YOUR OBJECTIVE.
Within the data that follows, tally every line containing "しゃがめない". Provide only the tally.

[Excerpts from a dataset]
/---

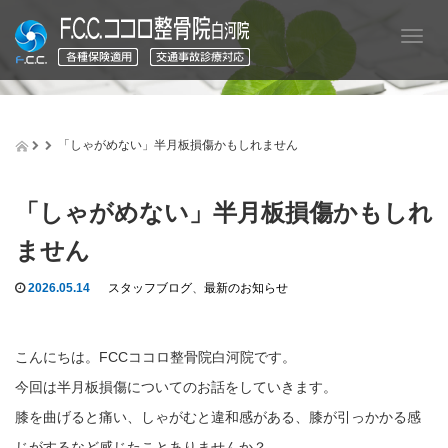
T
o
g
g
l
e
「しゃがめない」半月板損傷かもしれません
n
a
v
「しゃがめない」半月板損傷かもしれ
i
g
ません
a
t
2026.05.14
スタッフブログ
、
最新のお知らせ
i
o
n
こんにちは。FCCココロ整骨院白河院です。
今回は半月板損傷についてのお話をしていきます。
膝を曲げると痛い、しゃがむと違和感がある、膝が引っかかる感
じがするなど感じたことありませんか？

\---

RESPONSE AREA.
2